Rafe is not interested in loving up Charlotte — she’s an alcoholic, clingy, manic, and delusional.
In chapter three, we meet Maggie, on the run from her mobster boyfriend Harry Gildhurst, for having turned states evidence on him. Harry and two of hi goons are hot on her trailer — he’s promised to let one goon, named Monk, rape and defile her to death.
Maggie gets a room at the lodgings. Rafe is taken a back by how much she resembles his dead wife, Angie. Maggie is drawn to Rafe too. He insists Charlotte hire her as a waitress. When Cahrlotte walks in on them making whoopee one day, Charlotte plots to murder Maggie.
And one wonders if she killed her daughter too?

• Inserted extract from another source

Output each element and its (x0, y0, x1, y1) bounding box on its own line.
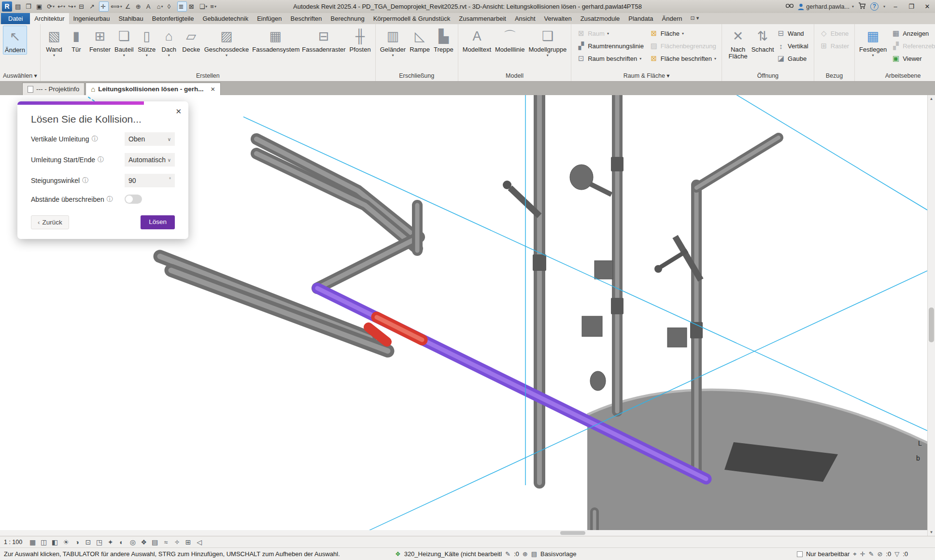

But when Harry and goons show up to kill Maggie, things go awary, and Charlotte gets herself killed…
A good, fast-paced little crime novel, the sex isn’t heavy but there’s enough for a Cornith.
Whittington, needing that extra $1,200 a month in the mid-60s, wrote under three pen names for Hamling/Kemp & Co: the prolific John Dexter, the ambidexterous J.X. Williams, and the exclusive Curt Coleman.